Many OpenClaw users see the message “Terminated (1008): pairing required” when you connect the gateway to the Control UI or dashboard. This happens when the gateway and the client (browser or application) have not completed device authentication. OpenClaw enforces pairing to stop unauthorized access. When you first try to connect, the gateway expects an authorized device identity and token. If these are missing or not approved, you will see error 1008 instead of the live dashboard.

To restore the connection, you must complete the pairing and verification process. That means giving the client a gateway token and approving pending pairing requests. Once the pairing is complete, the UI connects and stays connected without showing an error.

What the Error Means

This flaw comes from OpenClaw’s security model. The gateway requires a valid token or authorized device before it can accept a WebSocket connection. Control UI runs in the browser. That browser sends the device identity to the gateway when it tries to connect. If the gateway does not accept that identity, it rejects the connection with code 1008.

Common causes include:

• Browsing the dashboard without a valid gateway token.
• It runs OpenClaw behind Docker without forwarding or trusting local network headers.
• Reinstalling the app or clearing local browser storage, which removes stored tokens.

Solve the Pairing Need

Here are the troubleshooting steps required to pair and connect the gateway.

Redeem and redeem your gateway token

• Get a token stored on your host, usually login ~/.openclaw/openclaw.json or similar setup file.
• You can also generate a new token using tools like openclaw doctor --generate-gateway-token.
• In the UI control dashboard settings, paste this token and save.
• Refresh the dashboard after saving the token to retry the connection.

Approve pending device requests

• Use the OpenClaw CLI or container to list pending pairing requests.
• To set up Docker, use a command like:

docker compose exec openclaw-gateway 
  node dist/index.js devices list

• You will see pending requests with IDs.
• To validate one, use:

docker compose exec openclaw-gateway 
  node dist/index.js devices approve 

• After authorization, the dashboard should connect without the 1008 error.

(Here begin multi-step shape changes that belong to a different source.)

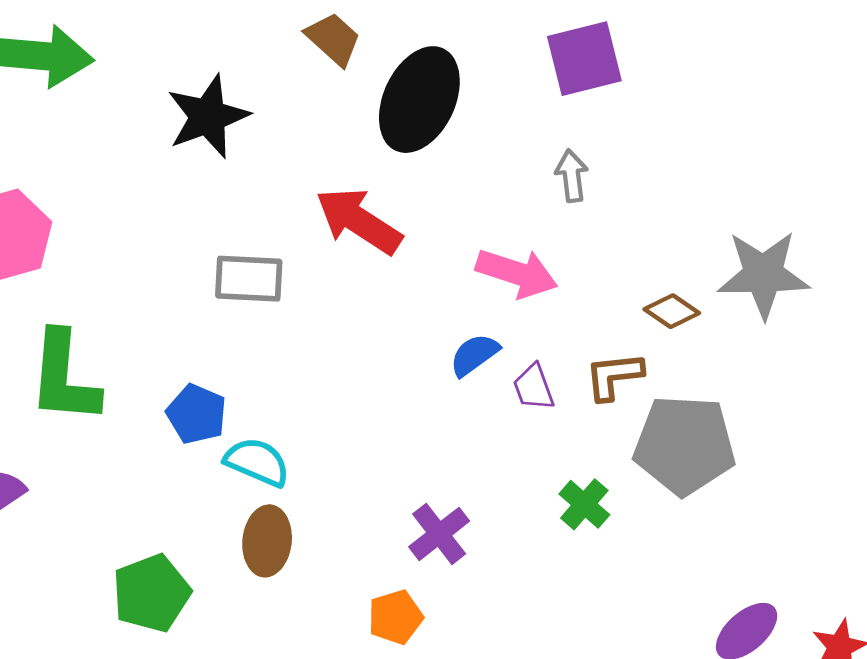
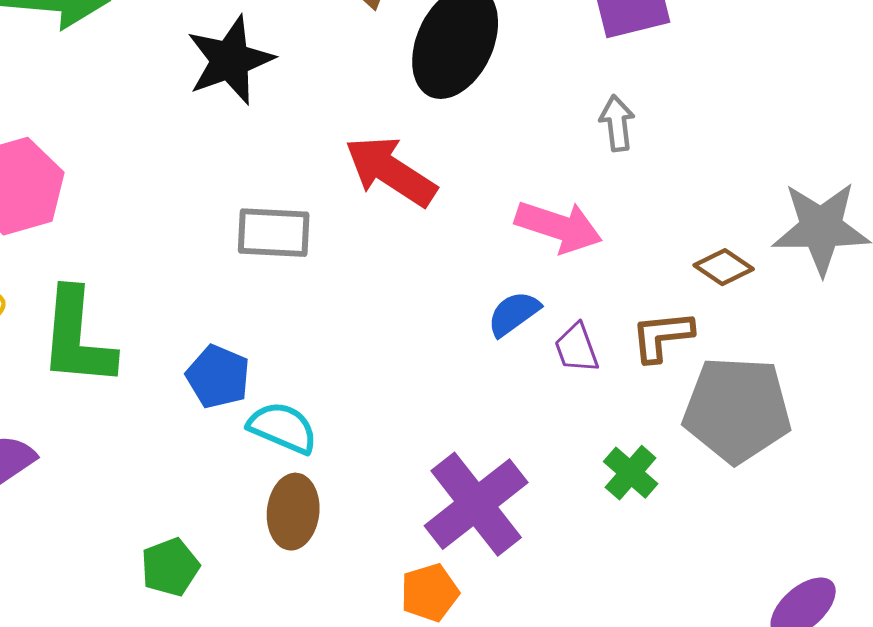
purple cross: (439, 534) -> (476, 504), size x1.6
green pentagon: (151, 593) -> (170, 567), size x0.7

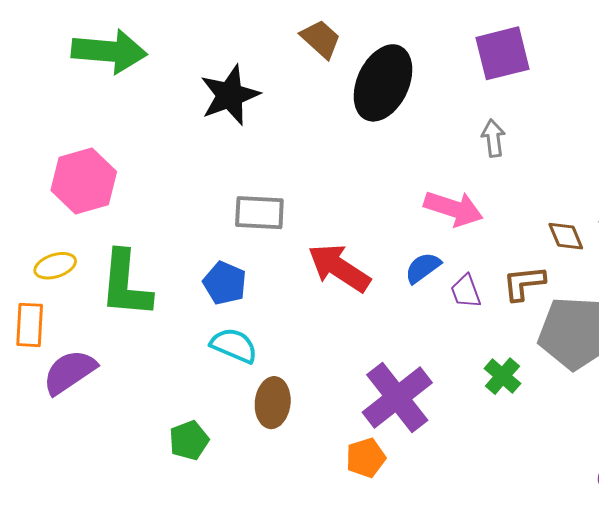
red arrow: (391, 171) -> (339, 268), moved
brown diamond: (724, 267) -> (566, 236), turned 33
blue pentagon: (218, 377) -> (225, 283), moved
cyan semicircle: (283, 428) -> (234, 345), moved

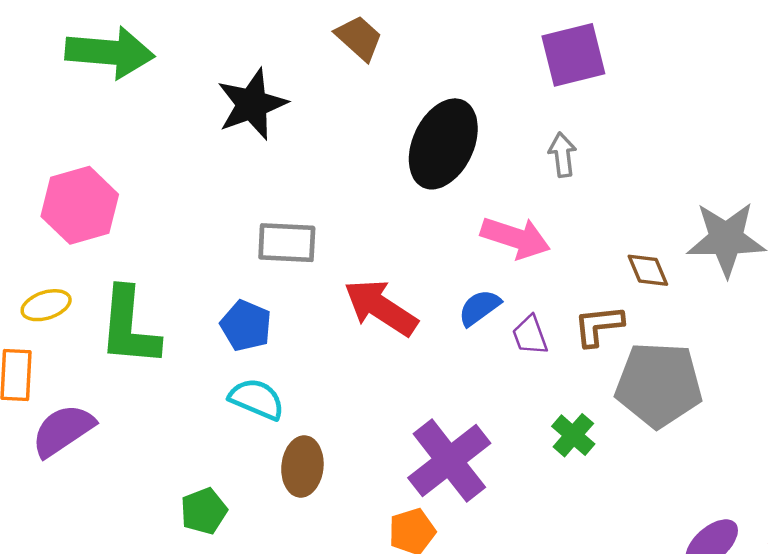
black ellipse: (383, 83) -> (443, 144), moved

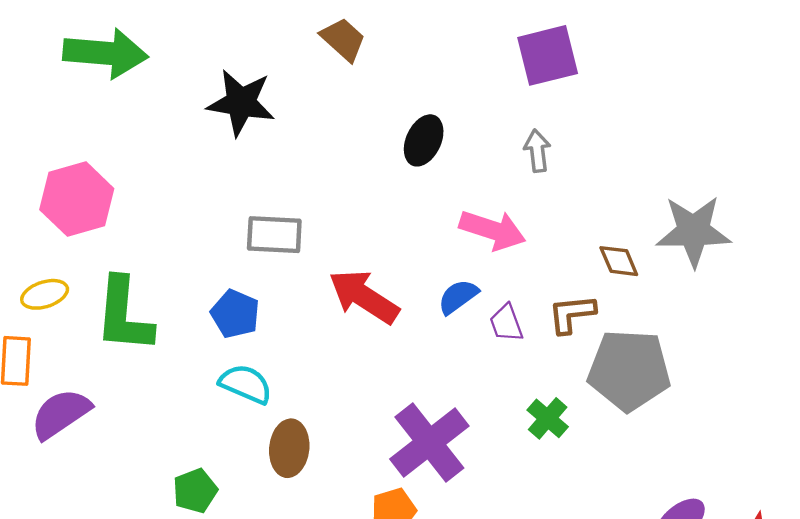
black star: (252, 104) -> (241, 103), turned 30
black ellipse: (443, 144) -> (424, 140), size x0.6

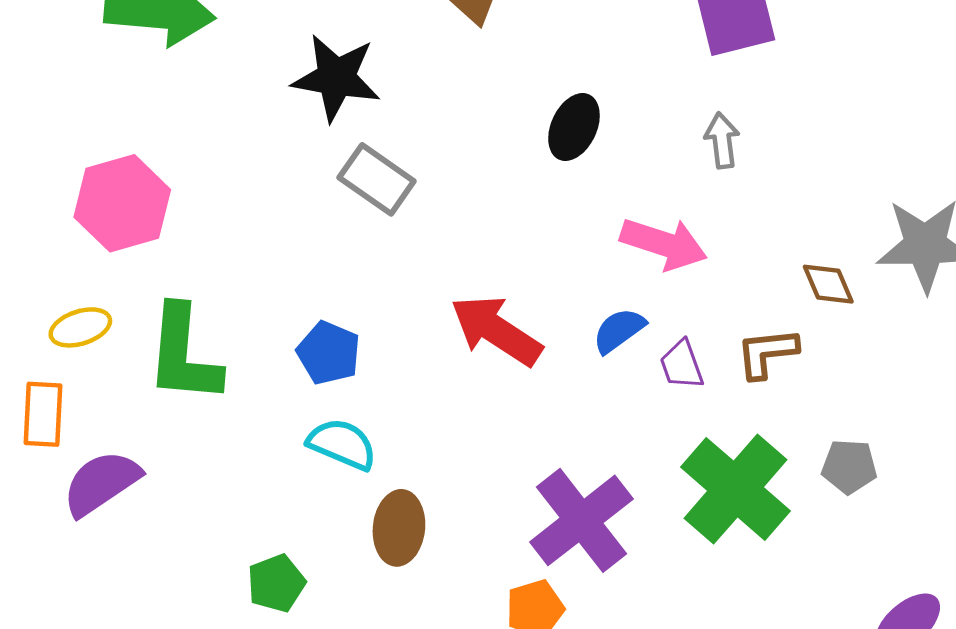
gray rectangle: (274, 235) -> (377, 179), moved, turned 32
gray pentagon: (629, 370) -> (849, 467), moved, size x0.5
green cross: (548, 418) -> (736, 489), size x2.0

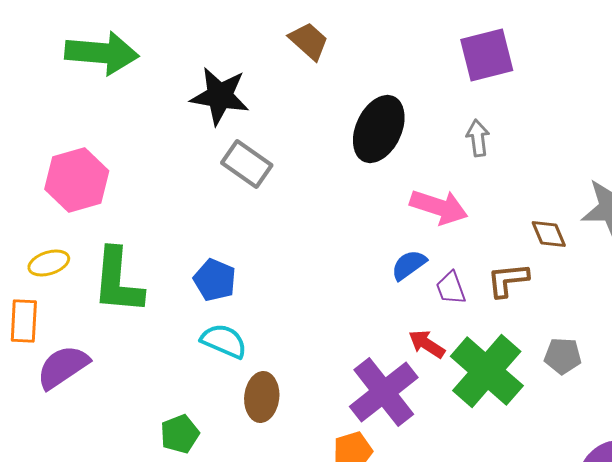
black ellipse: (574, 127) -> (379, 129), size x1.5
red arrow: (496, 330) -> (427, 344), moved, size x0.6

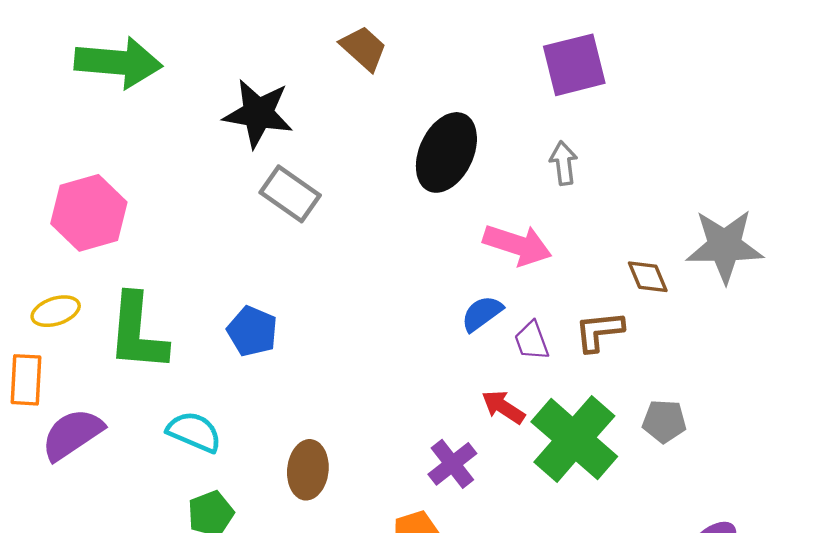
cyan semicircle: (224, 341) -> (194, 432), moved
purple cross: (384, 392) -> (452, 464), size x0.6

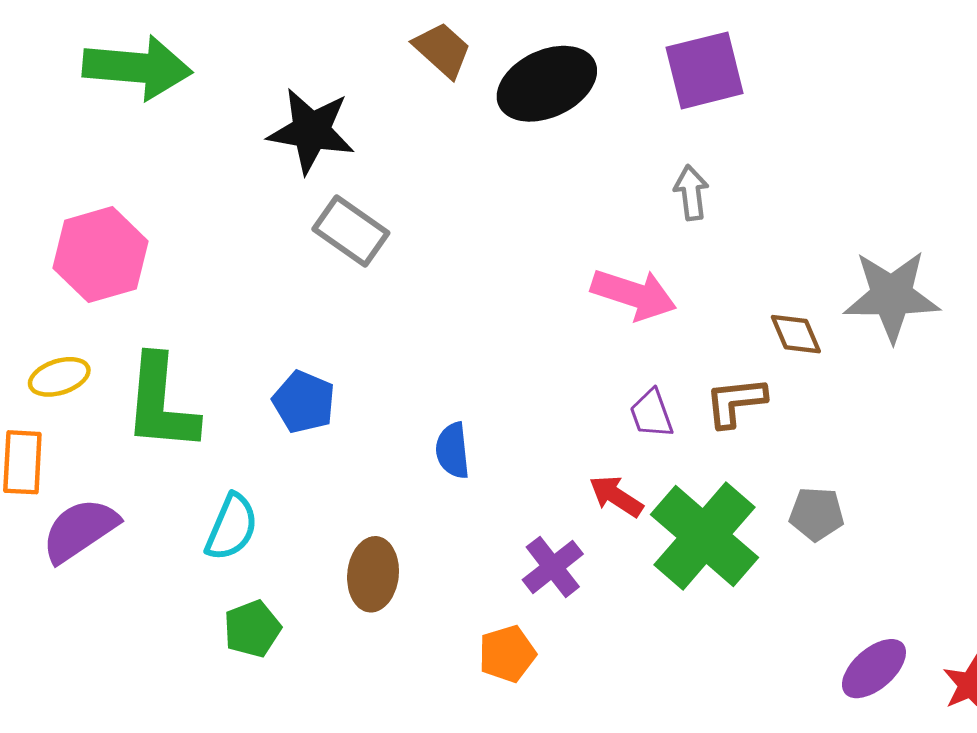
black ellipse: (446, 152) -> (547, 84), moved, turned 40
blue semicircle: (482, 313) -> (453, 451), moved, turned -60
cyan semicircle: (194, 432) -> (232, 527), turned 90

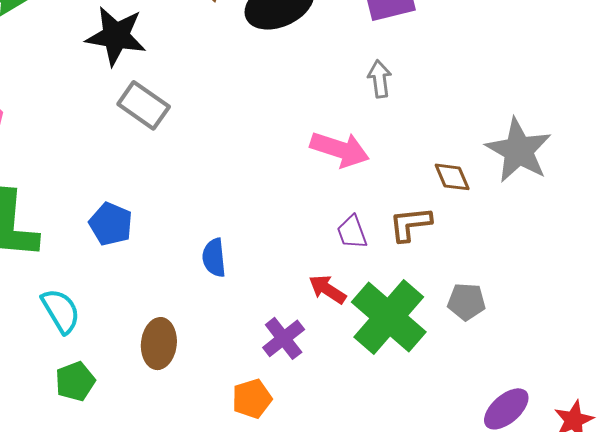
gray star: (892, 296) -> (519, 150), turned 30
cyan semicircle: (232, 527) -> (61, 311), turned -54

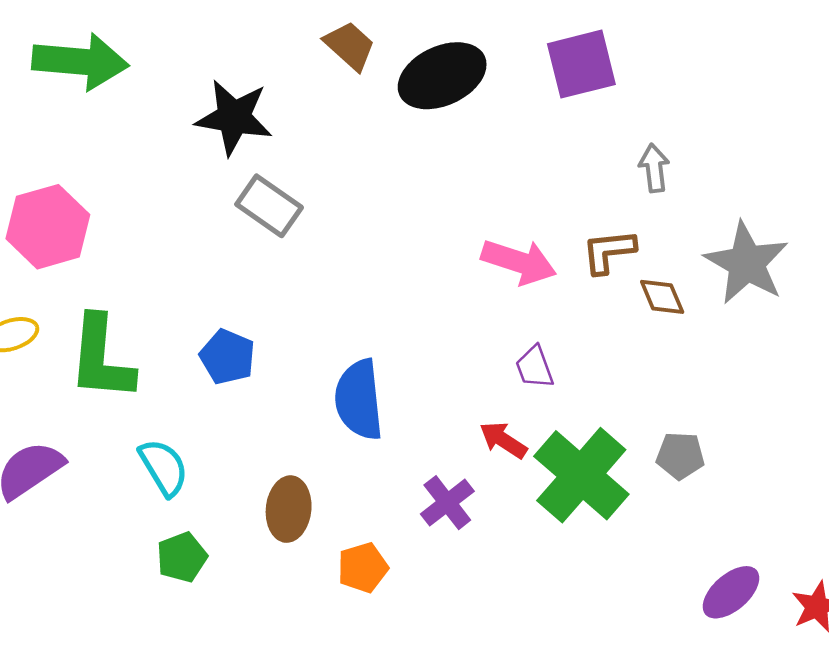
gray arrow: (380, 79) -> (654, 168), moved
brown L-shape: (410, 224) -> (609, 251), moved
blue semicircle: (214, 258) -> (359, 400), size x1.6
orange pentagon: (252, 399) -> (363, 568), moved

Reconfigure after configuration changes

• If you reinstall the browser application or clear the storage, the stored identity is lost.
• If so, you need to reassemble. Open the dashboard, paste the token, and approve the new device request when prompted.

Check network and proxy settings

• In other hosts or reverse proxies, requests arrive at the gateway with changed addresses.
• The gateway may treat this as a mistrust and demand match.
• Configure trusted proxies or bind the gateway to the local host where appropriate so that the client is considered local and the token is accepted.

More tips

• If you’re using Docker, make sure you’re accessing the dashboard at localhost:18789. Remote hosts or ports can be difficult to authenticate the token.
• After making the changes, restart the gateway service with openclaw gateway restart.
• If the errors persist, check the gateway logs for mismatched messages or network rejections.

The conclusion

OpenClaw stores device credentials and pairing tokens to protect remote access. This process prevents unauthenticated clients from controlling the gateway. Pairing also authorizes nodes or applications beyond the CLI terminal, to run reliably.

With the correct matching and configuration of tokens, the gateway connects properly. Then you get full access to the Control UI, logs, and management tools without repeated pairing prompts.